The Cheese Fry remains cautiously optimistic that the six years we've invested in ABC's "Lost" won't turn out to be a colossal waste of time. Even so, as the show rolls into it's final two episodes and the writers continue to show no sense of urgency in untangling the plot or creating any sort of real endgame momentum (seriously, what are they been waiting for?), our expectations continue to drop. At this point, we're not even looking for moderate satisfaction in the show's finale. We just want to avoid feeling like a fool for watching this long.

As a fellow Lostie put it so aptly, watching "Lost" is like struggling with an annoying girlfriend in the final days of a bad relationship. You fight all the time, you know it's not working and isn't worth your time, but you hang in there hoping to recapture some of that old passion. The more time you invest, the more stubbornly you hang on. And every so often, the two of you have a great time and you remember why you're together. But then the next day you hate yourself for not breaking it off.

"Lost" has always been a frustrating endeavor. Artful, poetic episodes about science and reason, love and grief scheduled back-to-back with cryptic, dense episodes that raise more questions than they answer or, even worse, do-nothing place-holder episodes that seem to exist solely to mark time and continue to drag everything out. No regular viewer of the show could ever make a convincing case to us that the writers knew what they were doing when they first started. We're not even sure they know what they're doing now, though it seems they may have started figuring it out a few years ago when they introduced the clever flash-forward element. Unfortunately, by then too many plots and characters and problems and twists had stacked up in such a way that no one could have ever devised a storyline to plausibly tie it all together. In short, the show is cool, but also a big narrative mess. And we probably just have to accept that.

Watching the episode this past week, "Across the Sea," we were struck by how improbable it is that it's running on a major broadcast network like ABC. If we could take that episode and go back in time to 2004 when "Lost" first debuted and show it to the network executives, we might have inspired a mass panic.
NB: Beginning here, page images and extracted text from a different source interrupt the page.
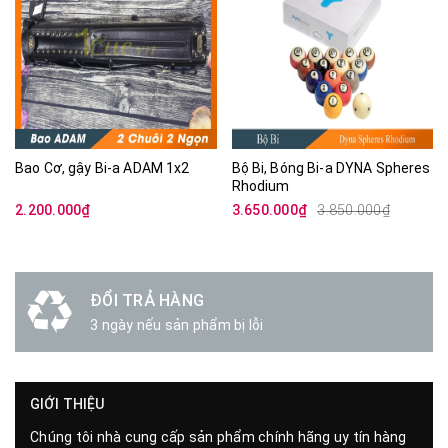
Bao Cơ, gậy Bi-a ADAM 1x2
Bộ Bi, Bóng Bi-a DYNA Spheres
Rhodium
2.200.000₫
3.650.000₫
3.850.000₫
ĐỔI TRẢ HÀNG
3 ngày nếu sản phẩm bị lỗi
GIỚI THIỆU
Chúng tôi nhà cung cấp sản phẩm chính hãng uy tín hàng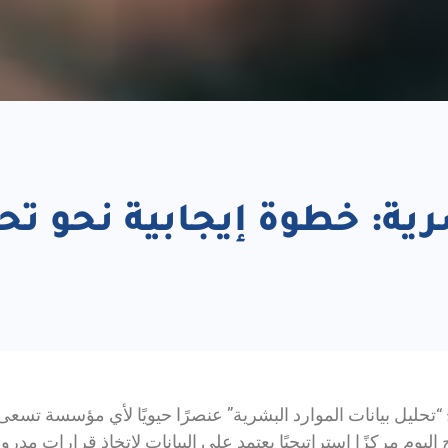
شرية: خطوة إيجابية نحو ت
تحليل بيانات الموارد البشرية” عنصرًا حيويًا لأي مؤسسة تسعى ل
اليوم مركزًا استراتيجيًا يعتمد على البيانات لاتخاذ قرارات مد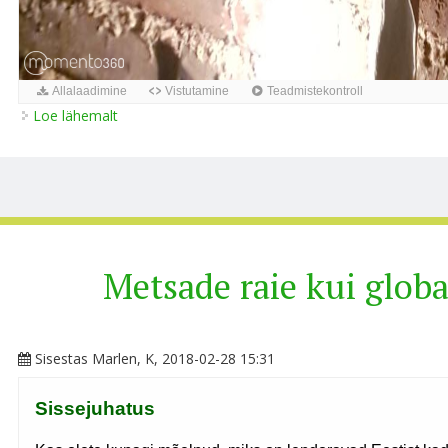
Allalaadimine
Vistutamine
Teadmistekontroll
Loe lähemalt
Panoraamitest kohta
Metsade raie kui glob
Sisestas
Marlen
, K, 2018-02-28 15:31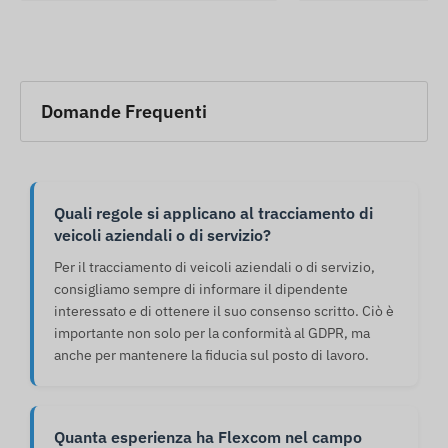
Domande Frequenti
Quali regole si applicano al tracciamento di
veicoli aziendali o di servizio?
Per il tracciamento di veicoli aziendali o di servizio,
consigliamo sempre di informare il dipendente
interessato e di ottenere il suo consenso scritto. Ciò è
importante non solo per la conformità al GDPR, ma
anche per mantenere la fiducia sul posto di lavoro.
Quanta esperienza ha Flexcom nel campo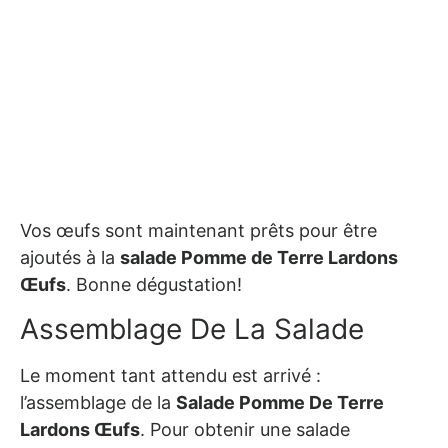
Vos œufs sont maintenant prêts pour être
ajoutés à la
salade Pomme de Terre Lardons
Œufs
. Bonne dégustation!
Assemblage De La Salade
Le moment tant attendu est arrivé :
l’assemblage de la
Salade Pomme De Terre
Lardons Œufs
. Pour obtenir une salade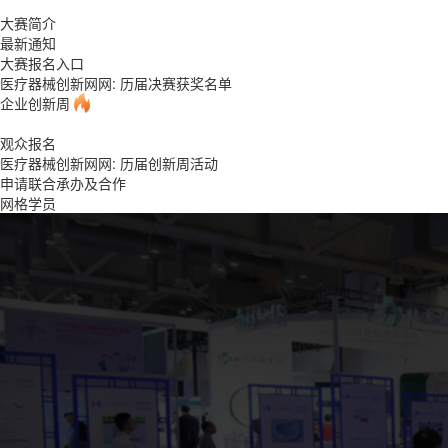
大赛简介
最新通知
大赛报名入口
医疗器械创新网网: 历届决赛获奖名单
企业创新周
观众报名
医疗器械创新网网: 历届创新周活动
申请联合承办及合作
网格学员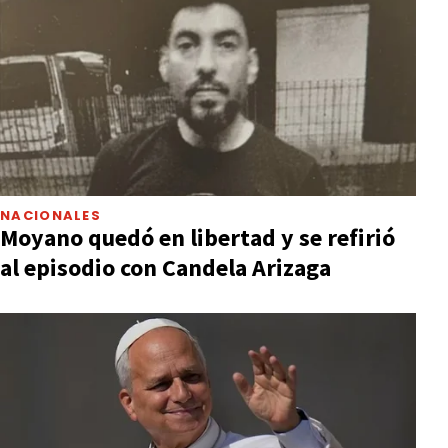
NACIONALES
Moyano quedó en libertad y se refirió
al episodio con Candela Arizaga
No cops, no crimes, no laugh track, no dancing, no footraces? What the hell is this thing? This episode, which seems to have been set around 100 BC (!), told the backstory of two god-like men who live on the magical island and who - it seems - have all along been secretly pulling the strings of the regular cast members in some mythic struggle between good and evil with the fate of mankind hanging in the balance. Look at that last sentence again, people.

To illustrate the insane tapestry this show has woven, Wired magazine commissioned a diagram showing the connection between the cast of characters.

Goodbye, "Lost." Thanks for giving us so much to talk about.